(Instructions for the task) For this exercise, output exactly the lines from the opening line of the listing through the line with "menyebabkan kinerja kurang optimal", skipping pictures.

(Provided records)

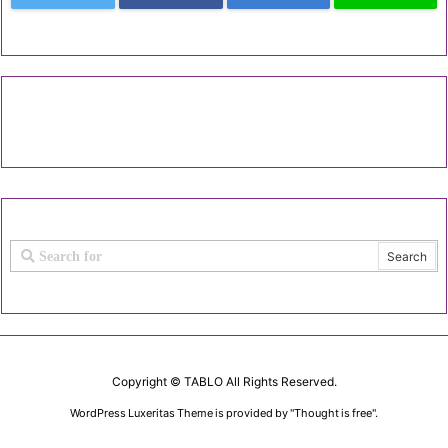
Copyright ©
TABLO
All Rights Reserved.
WordPress Luxeritas Theme is provided by "
Thought is free
".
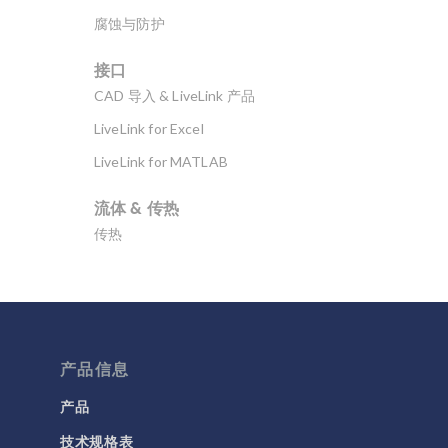
腐蚀与防护
接口
CAD 导入 & LiveLink 产品
LiveLink for Excel
LiveLink for MATLAB
流体 & 传热
传热
分子流
多孔介质流动
微流体
产品信息
流体流动颗粒跟踪
计算流体力学 (CFD)
产品
技术规格表
电磁学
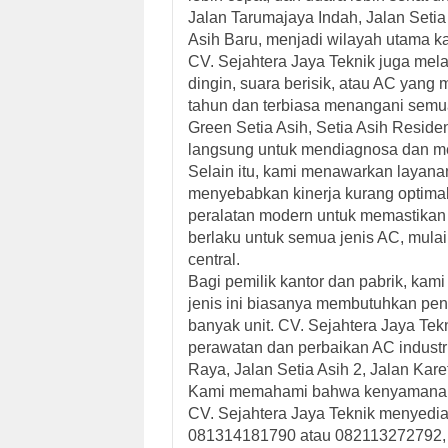
Jalan Tarumajaya Indah, Jalan Setia
Asih Baru, menjadi wilayah utama k
CV. Sejahtera Jaya Teknik juga mel
dingin, suara berisik, atau AC yang 
tahun dan terbiasa menangani semua
Green Setia Asih, Setia Asih Resid
langsung untuk mendiagnosa dan me
Selain itu, kami menawarkan
layana
menyebabkan kinerja kurang optimal 
peralatan modern untuk memastikan p
berlaku untuk semua jenis AC, mulai 
central.
Bagi pemilik kantor dan pabrik, ka
jenis ini biasanya membutuhkan pen
banyak unit. CV. Sejahtera Jaya Tek
perawatan dan perbaikan AC industr
Raya, Jalan Setia Asih 2, Jalan Kare
Kami memahami bahwa kenyamanan pe
CV. Sejahtera Jaya Teknik menyedi
081314181790 atau 082113272792, te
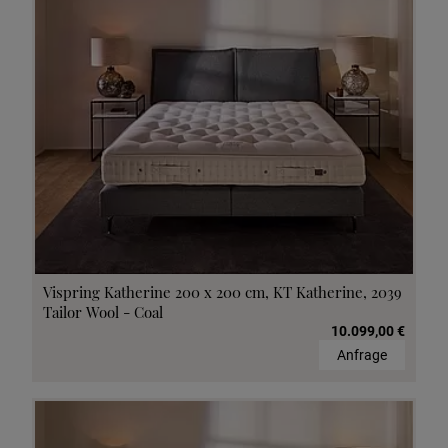
Vispring Katherine 200 x 200 cm, KT Katherine, 2039
Tailor Wool - Coal
10.099,00 €
Anfrage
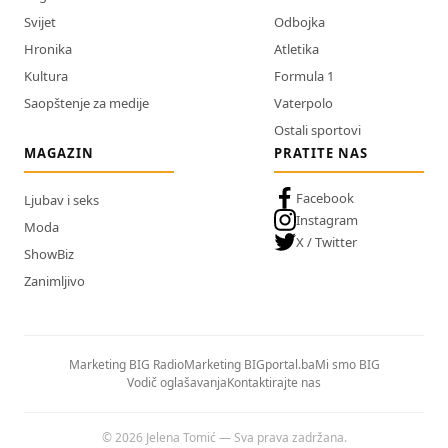
Svijet
Odbojka
Hronika
Atletika
Kultura
Formula 1
Saopštenje za medije
Vaterpolo
Ostali sportovi
MAGAZIN
PRATITE NAS
Facebook
Ljubav i seks
Instagram
Moda
X / Twitter
ShowBiz
Zanimljivo
Marketing BIG Radio
Marketing BIGportal.ba
Mi smo BIG
Vodič oglašavanja
Kontaktirajte nas
© 2026 Jelena Tomić — Sva prava zadržana.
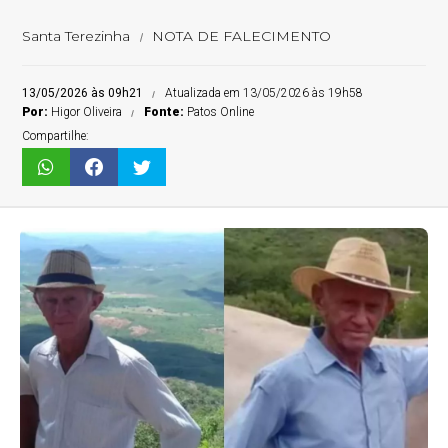
Santa Terezinha
NOTA DE FALECIMENTO
13/05/2026 às 09h21
Atualizada em 13/05/2026 às 19h58
Por:
Higor Oliveira
Fonte:
Patos Online
Compartilhe:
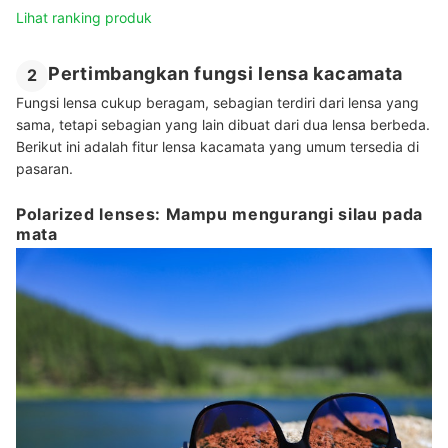
Lihat ranking produk
Pertimbangkan fungsi lensa kacamata
2
Fungsi lensa cukup beragam, sebagian terdiri dari lensa yang
sama, tetapi sebagian yang lain dibuat dari dua lensa berbeda.
Berikut ini adalah fitur lensa kacamata yang umum tersedia di
pasaran.
Polarized lenses: Mampu mengurangi silau pada
mata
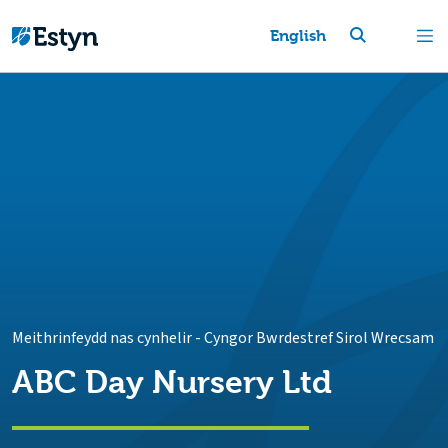
English
Meithrinfeydd nas cynhelir
-
Cyngor Bwrdestref Sirol Wrecsam
ABC Day Nursery Ltd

(Response to the task)
Copyright ©
TABLO
All Rights Reserved.
WordPress Luxeritas Theme is provided by "
Thought is free
".
腐蚀与防护
接口
CAD 导入 & LiveLink 产品
LiveLink for Excel
LiveLink for MATLAB
流体 & 传热
传热
分子流
多孔介质流动
微流体
产品信息
流体流动颗粒跟踪
计算流体力学 (CFD)
产品
技术规格表
电磁学
Jalan Tarumajaya Indah, Jalan Setia
Asih Baru, menjadi wilayah utama k
CV. Sejahtera Jaya Teknik juga mel
dingin, suara berisik, atau AC yang 
tahun dan terbiasa menangani semua
Green Setia Asih, Setia Asih Resid
langsung untuk mendiagnosa dan me
Selain itu, kami menawarkan
layana
menyebabkan kinerja kurang optimal 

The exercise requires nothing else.